◆ What the task requires:
The first line of the entries and each line after it, through the one that contains "LINEでのお問合せ (419, 1663)", are to be duplicated exactly; no picture belongs in the copy.
● ● ●
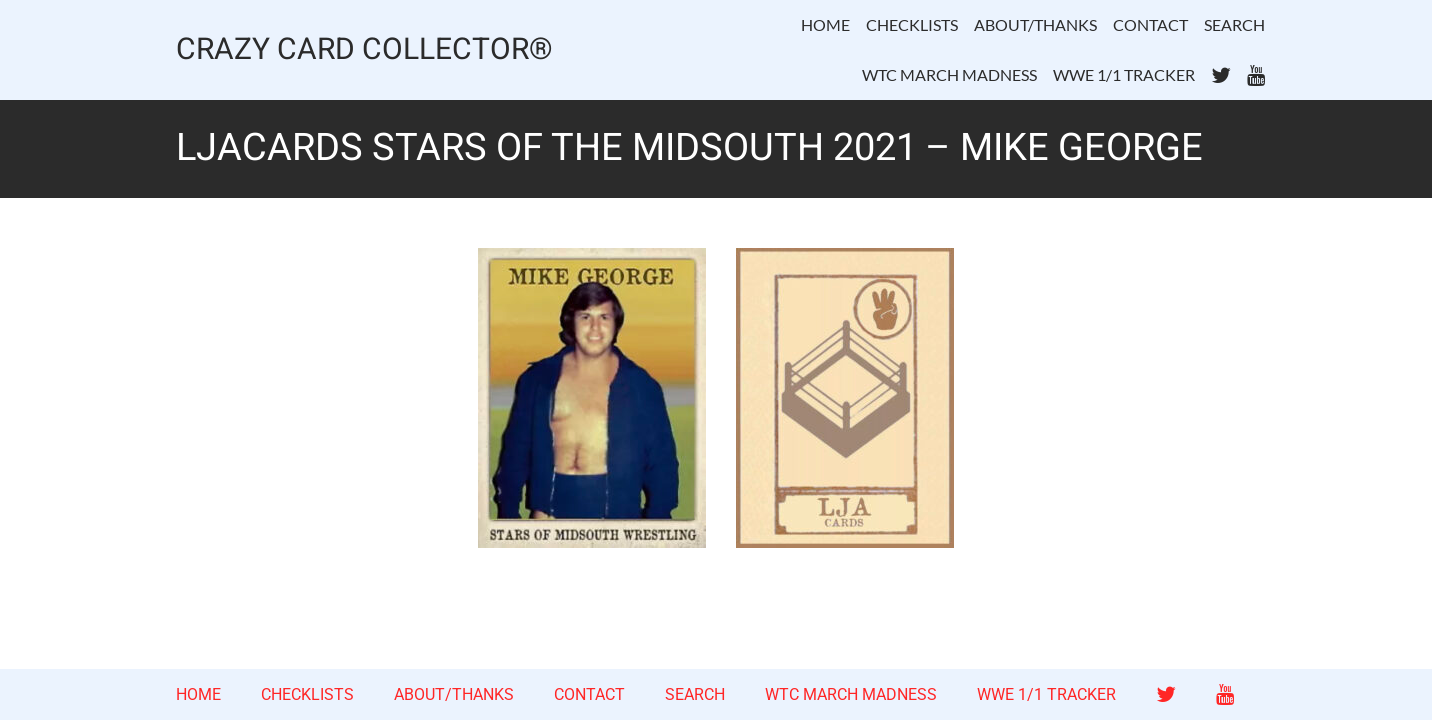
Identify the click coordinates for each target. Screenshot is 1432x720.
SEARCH (1234, 24)
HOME (825, 24)
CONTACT (1150, 24)
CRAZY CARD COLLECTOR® (364, 50)
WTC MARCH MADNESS (949, 74)
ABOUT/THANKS (1035, 24)
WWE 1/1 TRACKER (1124, 74)
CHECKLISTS (912, 24)
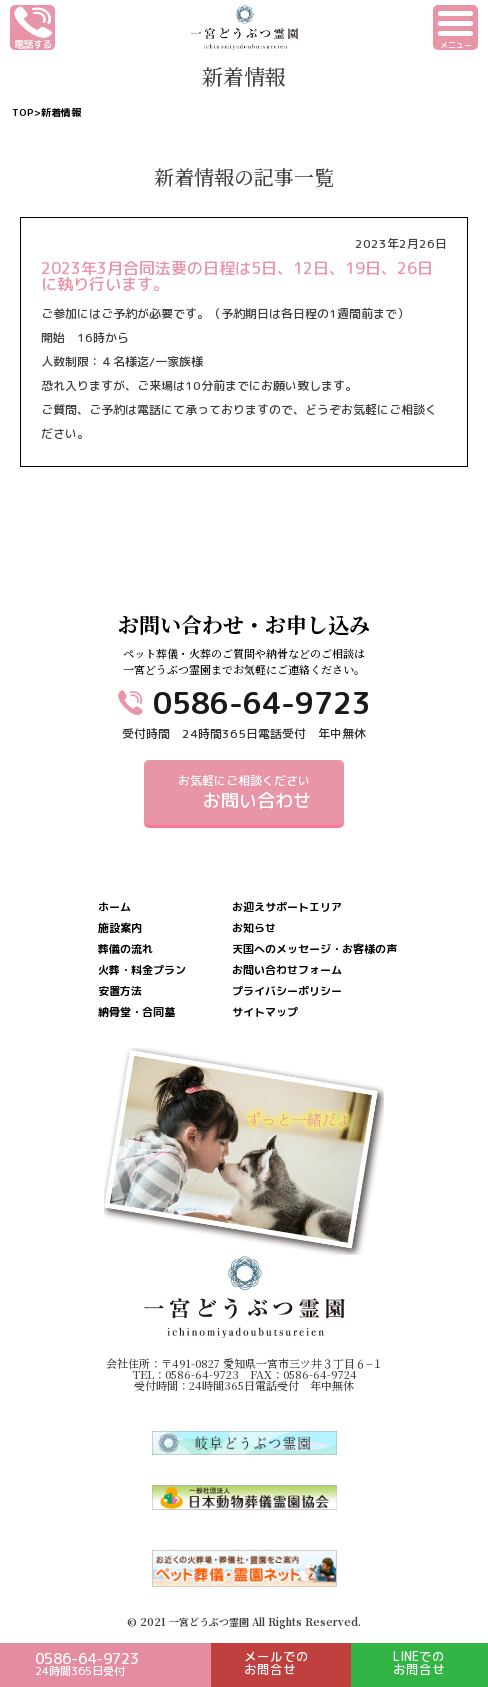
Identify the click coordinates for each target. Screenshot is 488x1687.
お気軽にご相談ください (244, 792)
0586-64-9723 (262, 703)
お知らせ (254, 928)
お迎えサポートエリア (287, 907)
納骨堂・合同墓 (136, 1012)
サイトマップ (265, 1012)
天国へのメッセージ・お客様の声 (314, 949)
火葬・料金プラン (142, 970)
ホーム (114, 907)
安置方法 (120, 991)
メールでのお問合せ (276, 1663)
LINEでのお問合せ (419, 1663)
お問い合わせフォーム (287, 970)
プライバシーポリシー (287, 991)
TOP (23, 112)
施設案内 (120, 928)
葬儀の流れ (125, 949)
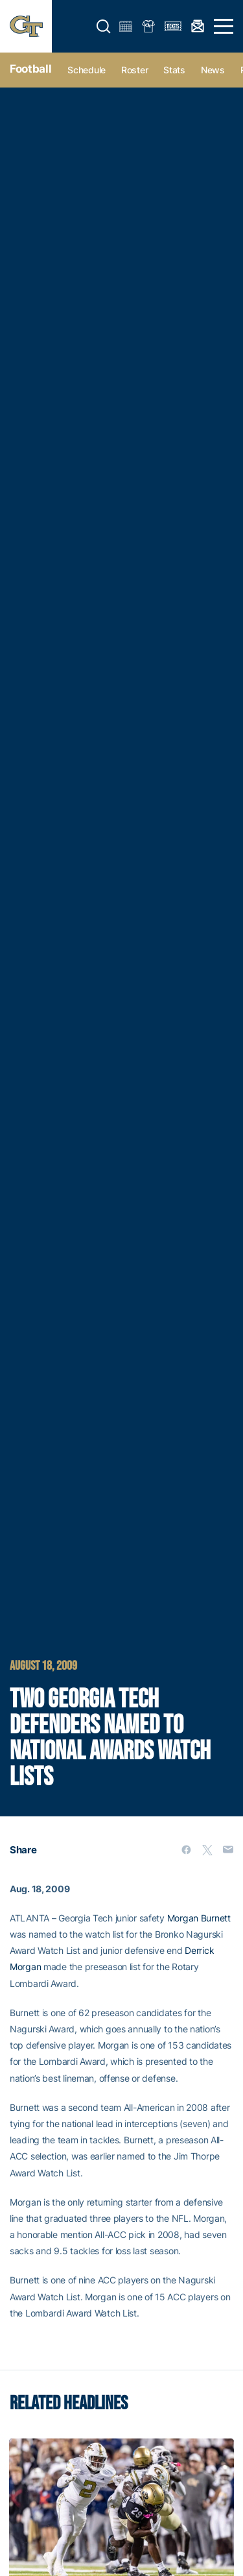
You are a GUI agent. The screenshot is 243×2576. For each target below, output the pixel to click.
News (213, 69)
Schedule (86, 69)
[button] (104, 27)
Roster (134, 69)
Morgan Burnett (199, 1917)
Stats (174, 69)
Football (30, 68)
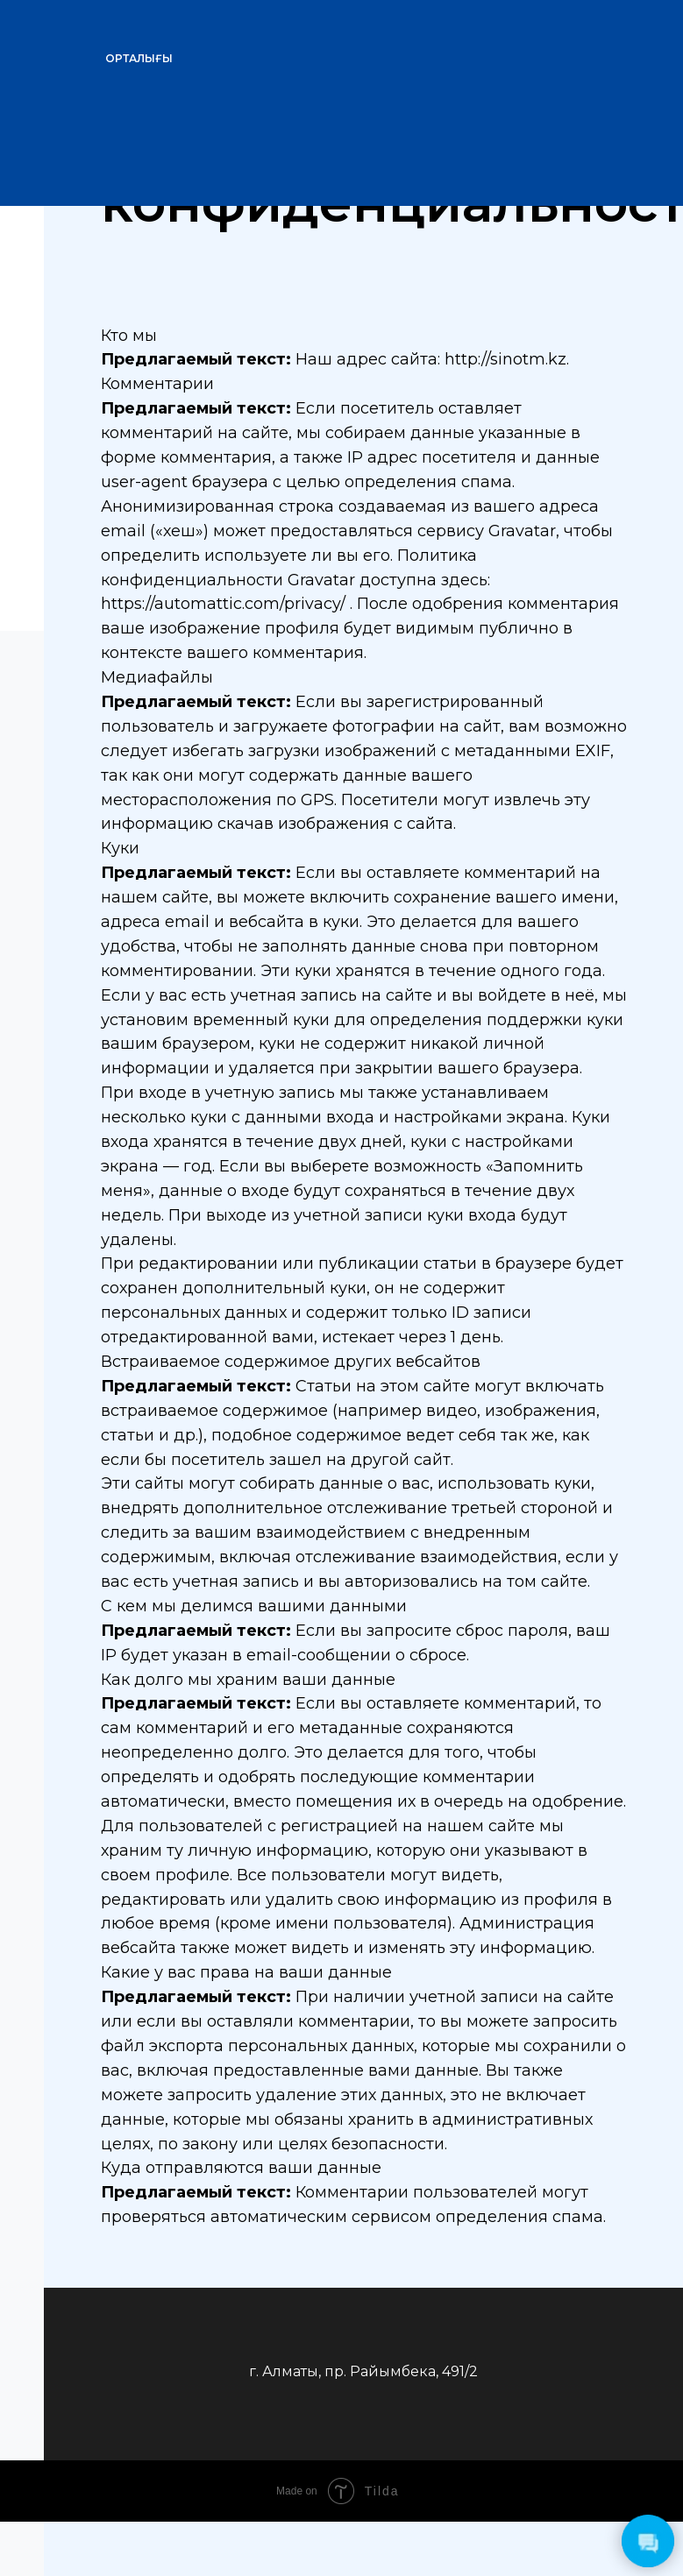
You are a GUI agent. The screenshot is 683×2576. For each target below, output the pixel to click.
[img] (536, 48)
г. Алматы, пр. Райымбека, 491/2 (363, 2371)
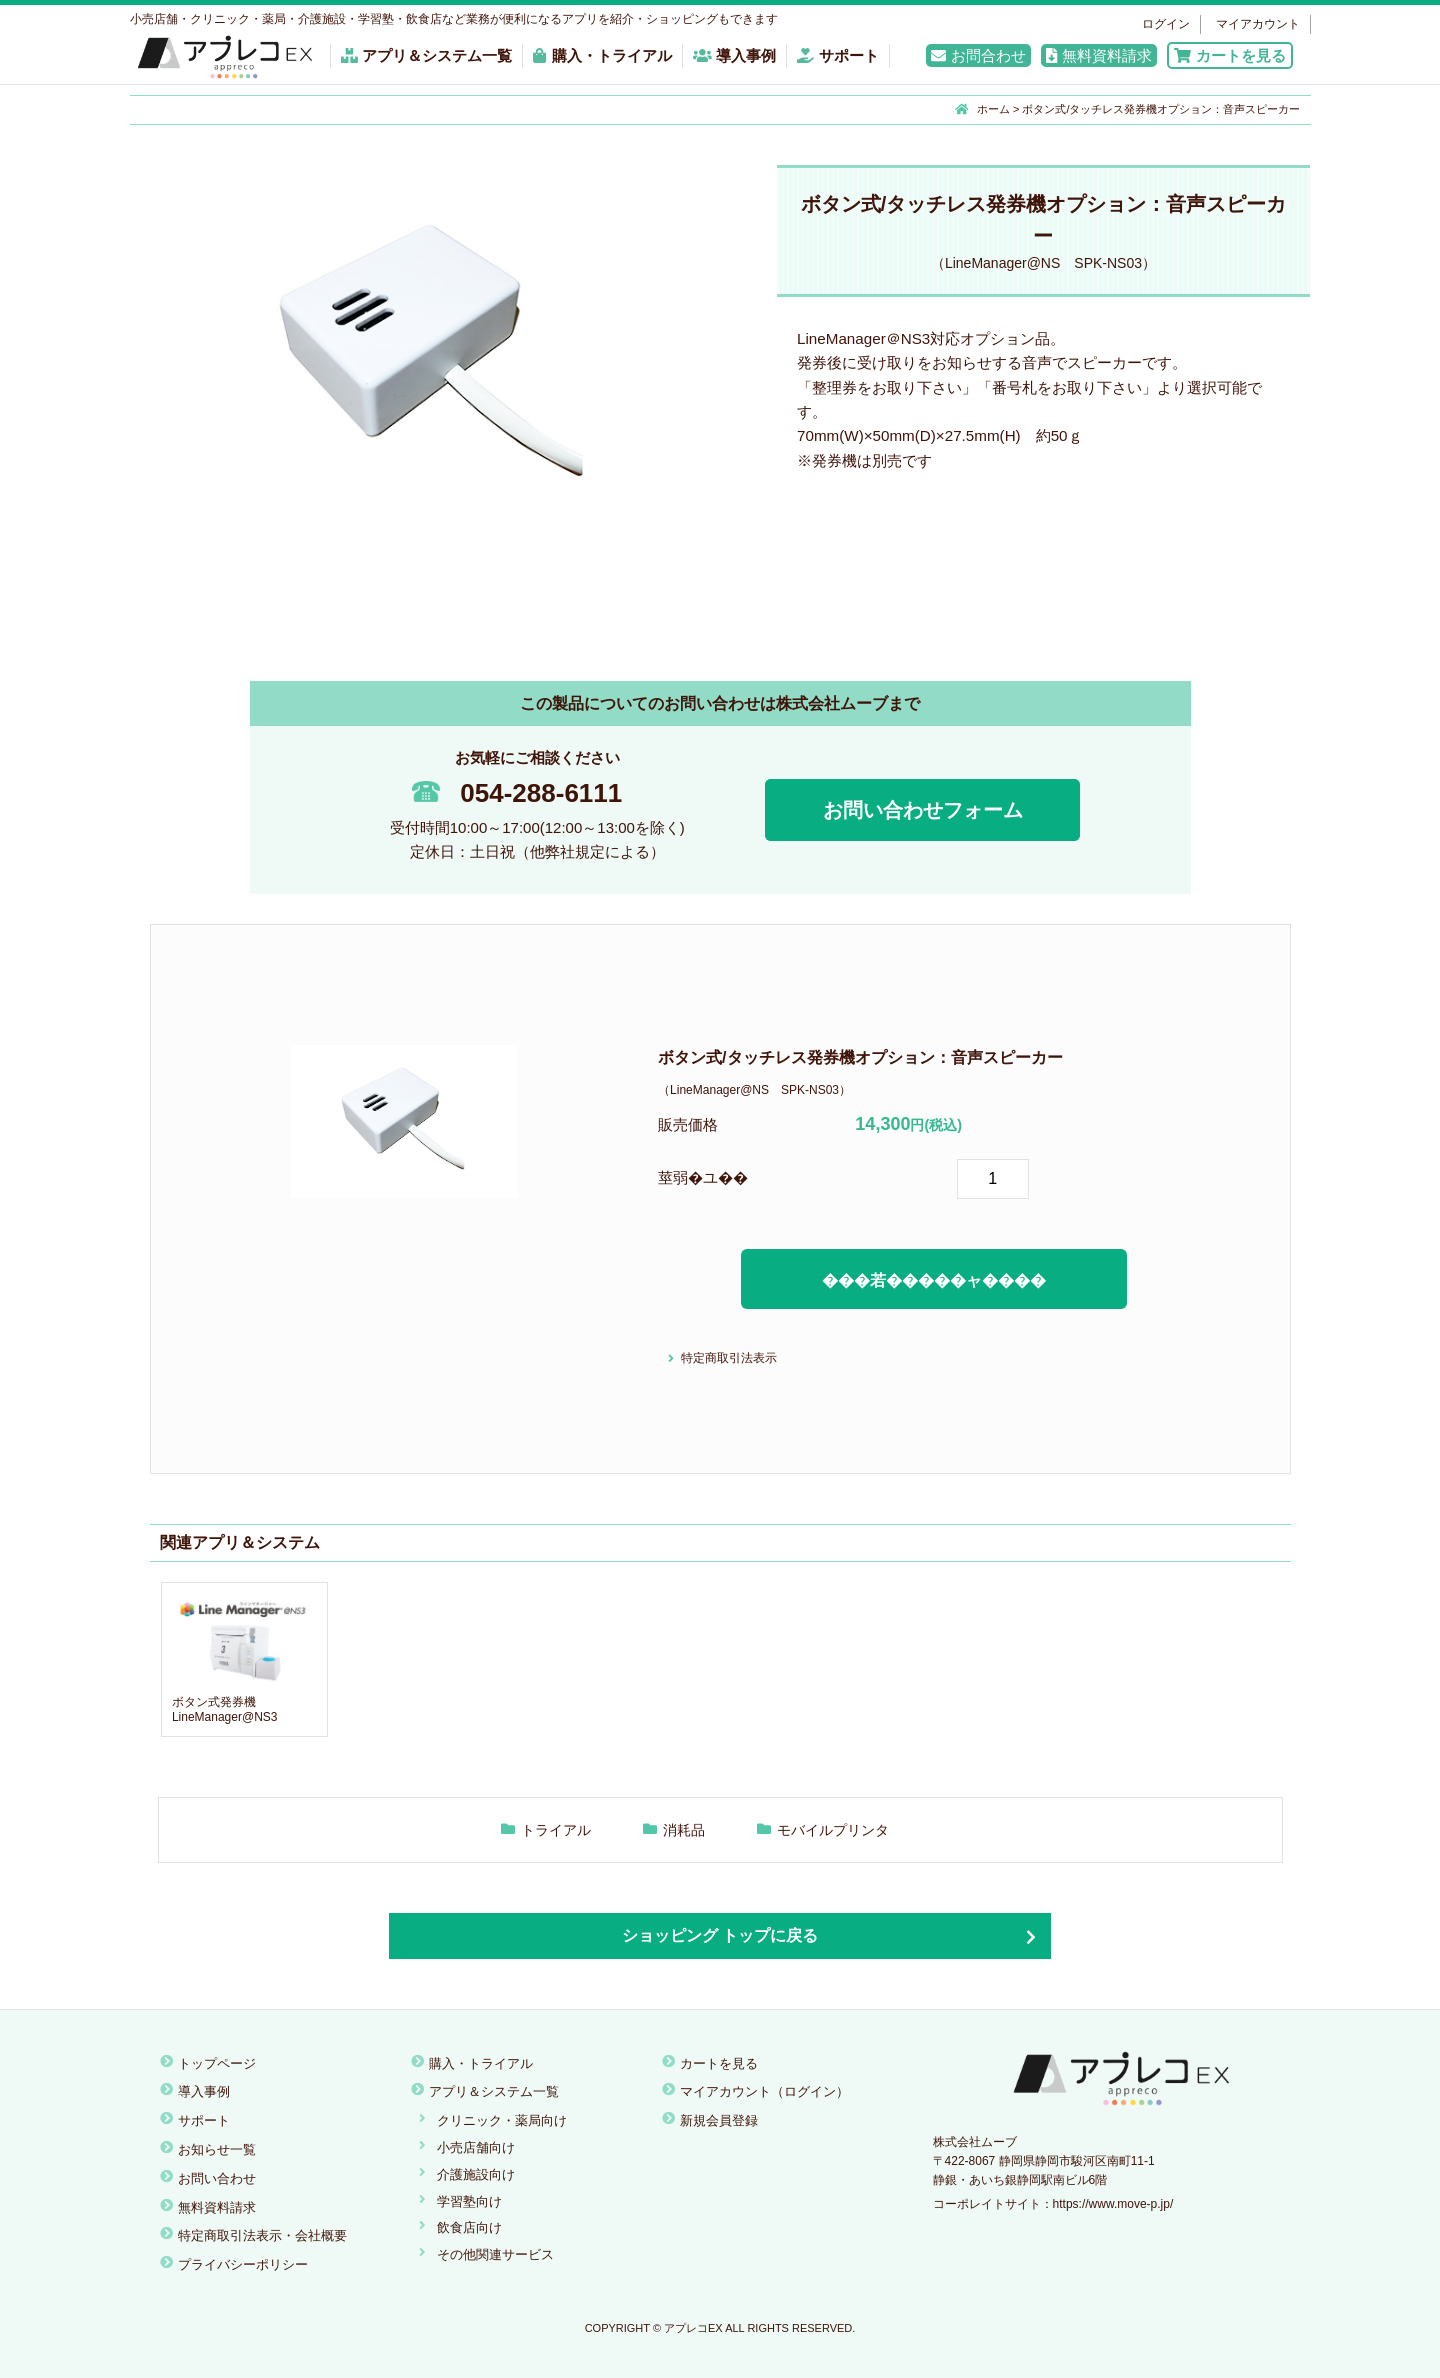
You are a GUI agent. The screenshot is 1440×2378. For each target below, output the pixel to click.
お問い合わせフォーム (923, 810)
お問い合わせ (217, 2178)
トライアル (556, 1830)
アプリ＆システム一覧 (427, 55)
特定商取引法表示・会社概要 (262, 2235)
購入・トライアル (602, 55)
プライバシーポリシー (243, 2264)
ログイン (1166, 24)
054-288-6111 (517, 793)
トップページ (217, 2063)
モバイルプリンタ (833, 1830)
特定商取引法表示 (729, 1358)
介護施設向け (476, 2174)
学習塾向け (469, 2201)
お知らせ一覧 (217, 2149)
● ● ●
◆ Final answer:
Identify the click coordinates for each target. Screenshot is 1432x720.
SEARCH (1234, 24)
HOME (825, 24)
CONTACT (1150, 24)
CRAZY CARD COLLECTOR® (364, 50)
WTC MARCH MADNESS (949, 74)
ABOUT/THANKS (1035, 24)
WWE 1/1 TRACKER (1124, 74)
CHECKLISTS (912, 24)
Identify the click coordinates for each target. Screenshot is 488x1687.
お気軽にご相談ください (244, 792)
0586-64-9723 (262, 703)
お知らせ (254, 928)
お迎えサポートエリア (287, 907)
納骨堂・合同墓 (136, 1012)
サイトマップ (265, 1012)
天国へのメッセージ・お客様の声 (314, 949)
火葬・料金プラン (142, 970)
ホーム (114, 907)
安置方法 (120, 991)
メールでのお問合せ (276, 1663)
LINEでのお問合せ (419, 1663)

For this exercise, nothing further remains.